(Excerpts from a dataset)
.....

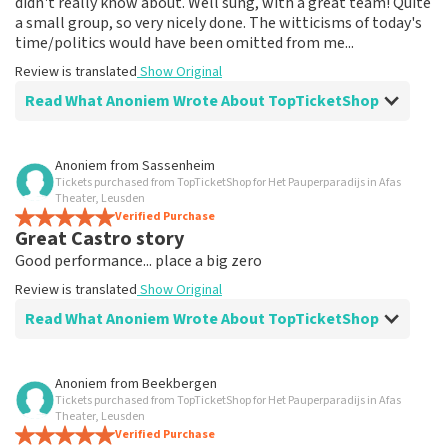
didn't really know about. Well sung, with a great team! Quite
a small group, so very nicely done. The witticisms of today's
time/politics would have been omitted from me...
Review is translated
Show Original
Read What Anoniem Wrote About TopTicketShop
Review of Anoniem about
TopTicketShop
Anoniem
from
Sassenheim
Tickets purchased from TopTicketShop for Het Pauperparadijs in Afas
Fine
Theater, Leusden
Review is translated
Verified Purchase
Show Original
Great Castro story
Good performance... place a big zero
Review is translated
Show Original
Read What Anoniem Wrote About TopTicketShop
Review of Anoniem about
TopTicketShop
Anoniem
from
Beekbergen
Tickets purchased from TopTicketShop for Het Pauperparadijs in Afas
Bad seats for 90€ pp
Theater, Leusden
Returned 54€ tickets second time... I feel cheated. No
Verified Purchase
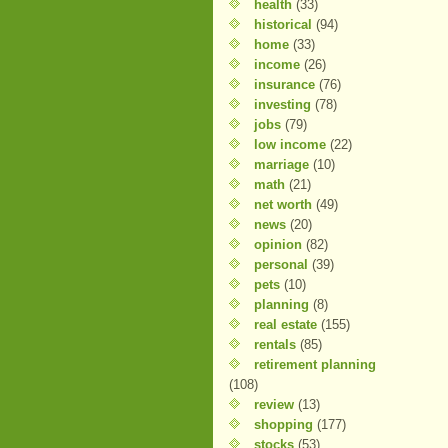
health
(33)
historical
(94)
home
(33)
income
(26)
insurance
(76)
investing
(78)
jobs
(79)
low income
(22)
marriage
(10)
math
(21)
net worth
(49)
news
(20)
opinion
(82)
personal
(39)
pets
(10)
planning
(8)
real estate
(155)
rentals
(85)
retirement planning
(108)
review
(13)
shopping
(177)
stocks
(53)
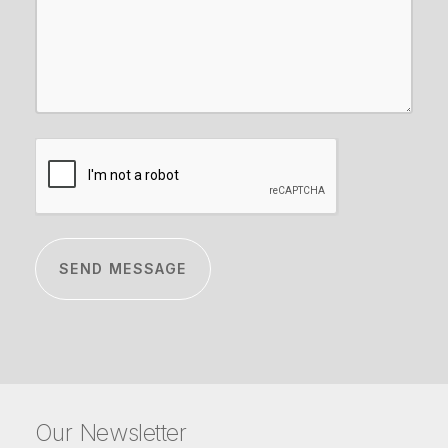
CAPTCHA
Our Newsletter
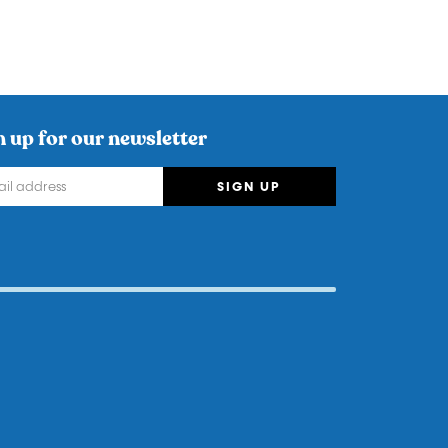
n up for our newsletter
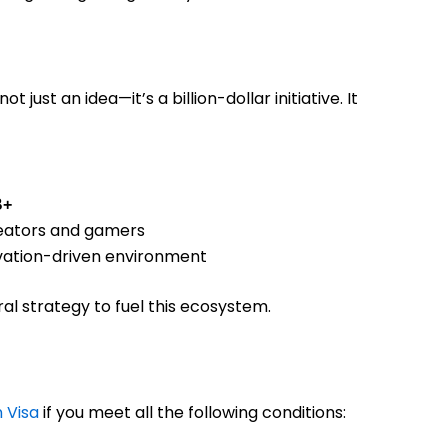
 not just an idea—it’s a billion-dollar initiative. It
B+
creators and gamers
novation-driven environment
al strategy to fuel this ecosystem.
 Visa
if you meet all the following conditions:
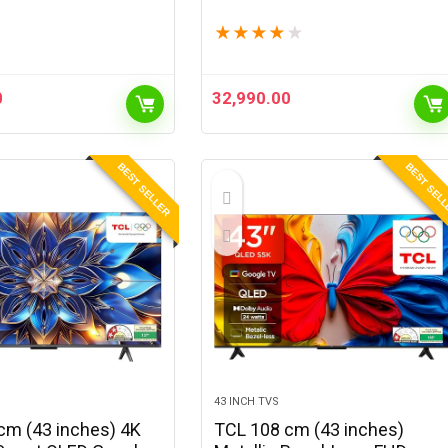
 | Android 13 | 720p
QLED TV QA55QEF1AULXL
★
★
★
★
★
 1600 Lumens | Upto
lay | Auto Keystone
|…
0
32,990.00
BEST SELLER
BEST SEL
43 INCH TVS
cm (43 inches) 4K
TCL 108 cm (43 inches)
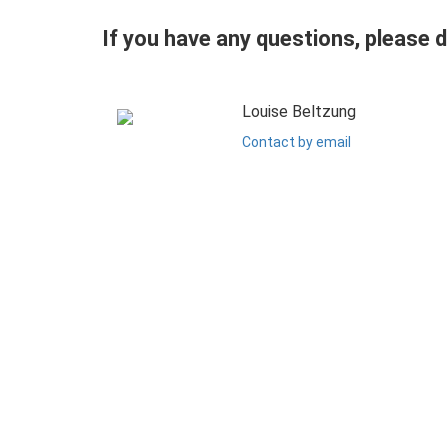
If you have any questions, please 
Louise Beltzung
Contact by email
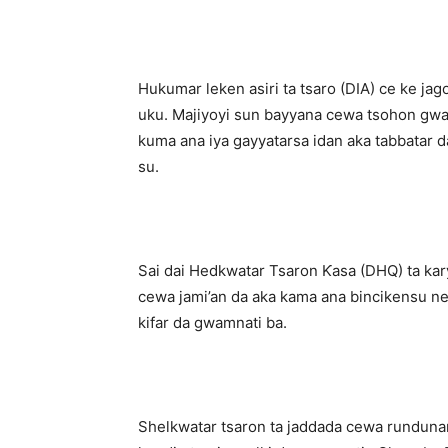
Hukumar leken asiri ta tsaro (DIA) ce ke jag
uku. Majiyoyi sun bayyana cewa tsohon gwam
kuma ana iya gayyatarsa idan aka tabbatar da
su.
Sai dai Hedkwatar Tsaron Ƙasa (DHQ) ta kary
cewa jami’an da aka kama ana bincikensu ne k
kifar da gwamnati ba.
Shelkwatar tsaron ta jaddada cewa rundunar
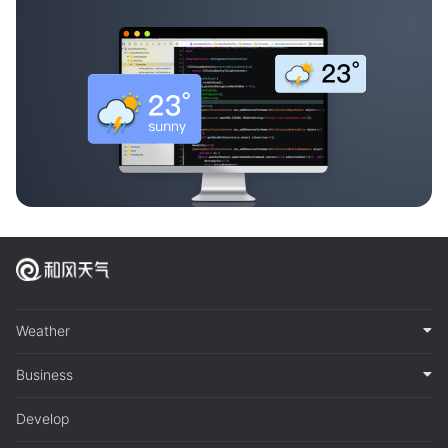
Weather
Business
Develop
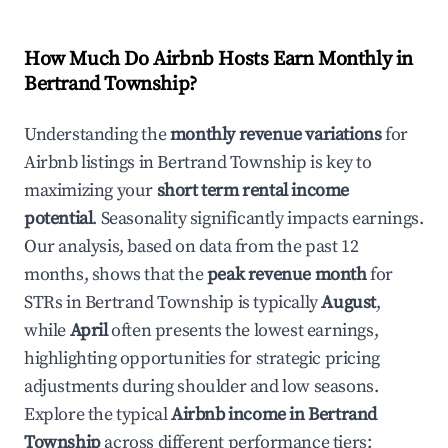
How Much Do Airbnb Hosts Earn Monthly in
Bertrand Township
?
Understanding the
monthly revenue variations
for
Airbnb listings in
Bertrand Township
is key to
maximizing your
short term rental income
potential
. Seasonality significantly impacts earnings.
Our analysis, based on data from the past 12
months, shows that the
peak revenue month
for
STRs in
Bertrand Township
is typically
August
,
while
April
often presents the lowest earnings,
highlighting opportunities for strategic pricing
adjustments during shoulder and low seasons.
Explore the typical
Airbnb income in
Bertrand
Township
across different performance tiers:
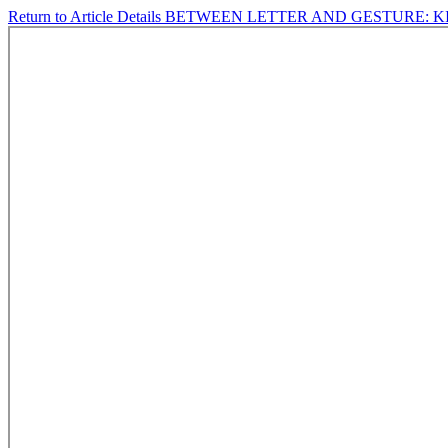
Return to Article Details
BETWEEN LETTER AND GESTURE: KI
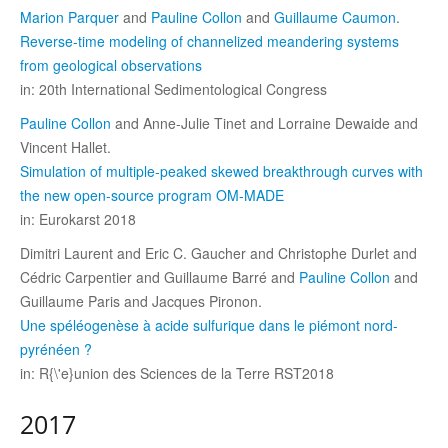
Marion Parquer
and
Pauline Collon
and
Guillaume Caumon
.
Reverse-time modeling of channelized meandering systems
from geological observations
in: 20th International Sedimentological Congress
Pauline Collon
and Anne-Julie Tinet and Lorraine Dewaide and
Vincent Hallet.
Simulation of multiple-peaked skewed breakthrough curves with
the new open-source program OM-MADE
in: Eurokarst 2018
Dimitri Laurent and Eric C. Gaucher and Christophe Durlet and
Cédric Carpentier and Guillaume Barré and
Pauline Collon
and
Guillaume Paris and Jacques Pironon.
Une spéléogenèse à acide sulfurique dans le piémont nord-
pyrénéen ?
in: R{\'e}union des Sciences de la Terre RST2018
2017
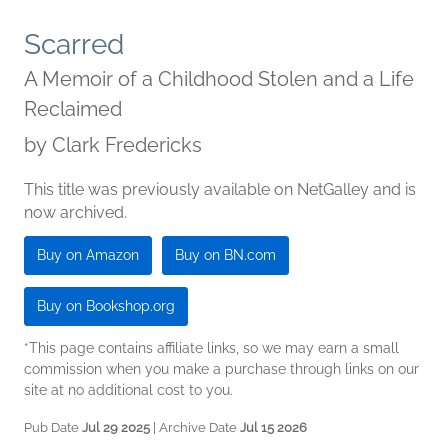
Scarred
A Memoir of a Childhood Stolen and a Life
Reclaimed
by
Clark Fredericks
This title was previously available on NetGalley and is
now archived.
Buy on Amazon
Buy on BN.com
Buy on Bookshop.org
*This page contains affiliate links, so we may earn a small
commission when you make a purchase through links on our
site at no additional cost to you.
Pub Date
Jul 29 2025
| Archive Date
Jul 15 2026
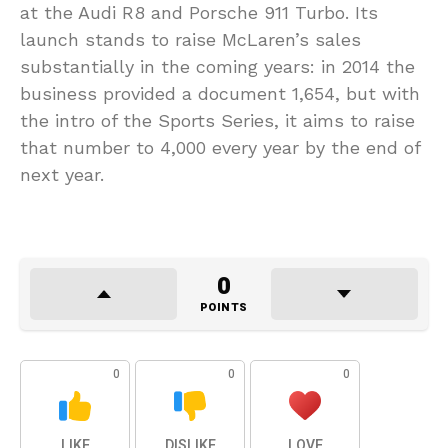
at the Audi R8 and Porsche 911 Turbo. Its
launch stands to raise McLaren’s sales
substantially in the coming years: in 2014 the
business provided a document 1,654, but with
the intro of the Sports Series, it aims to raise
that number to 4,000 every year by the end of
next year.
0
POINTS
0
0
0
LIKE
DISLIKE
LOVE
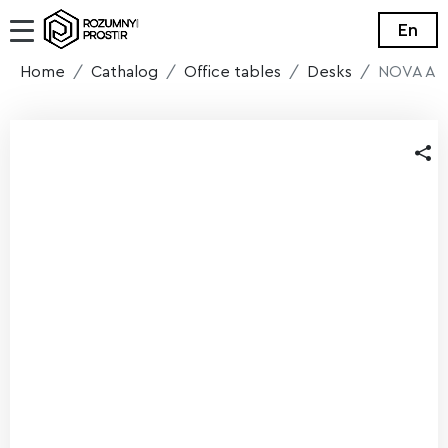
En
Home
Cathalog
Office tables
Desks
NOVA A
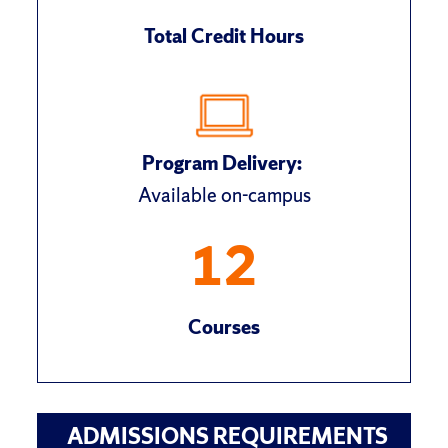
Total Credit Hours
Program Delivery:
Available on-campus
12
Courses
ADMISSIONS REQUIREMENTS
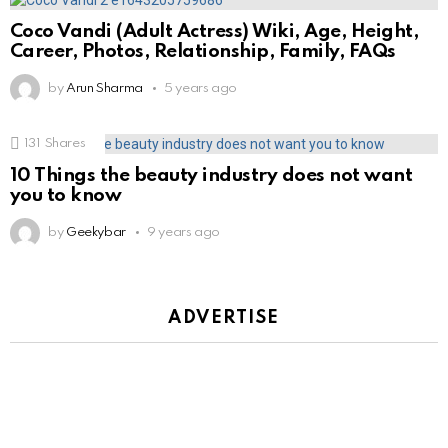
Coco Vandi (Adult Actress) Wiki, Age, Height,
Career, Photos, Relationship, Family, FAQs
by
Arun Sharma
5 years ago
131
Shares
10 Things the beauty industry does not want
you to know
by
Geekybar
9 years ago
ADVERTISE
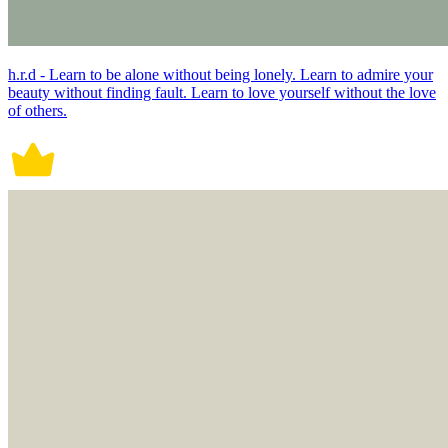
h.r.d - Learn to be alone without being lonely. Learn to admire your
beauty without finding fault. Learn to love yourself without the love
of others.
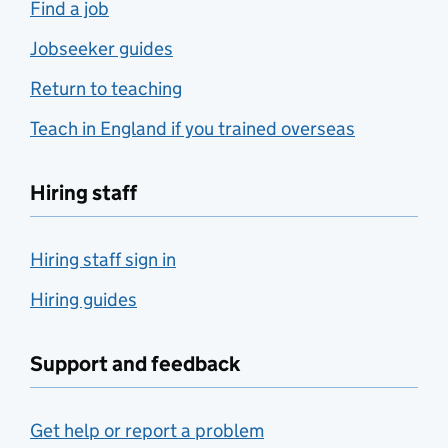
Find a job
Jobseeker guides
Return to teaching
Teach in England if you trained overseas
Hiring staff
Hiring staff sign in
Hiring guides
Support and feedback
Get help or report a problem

.....

### Required action
Starting at the line containing "BETWEEN LETTER AND GESTURE: KI" and stopping at the line containing "in: Eurokarst 2018", output each line exactly as it appears above. Leave out the pictures.

### Response to this exercise
BETWEEN LETTER AND GESTURE: KI
Marion Parquer
and
Pauline Collon
and
Guillaume Caumon
.
Reverse-time modeling of channelized meandering systems
from geological observations
in: 20th International Sedimentological Congress
Pauline Collon
and Anne-Julie Tinet and Lorraine Dewaide and
Vincent Hallet.
Simulation of multiple-peaked skewed breakthrough curves with
the new open-source program OM-MADE
in: Eurokarst 2018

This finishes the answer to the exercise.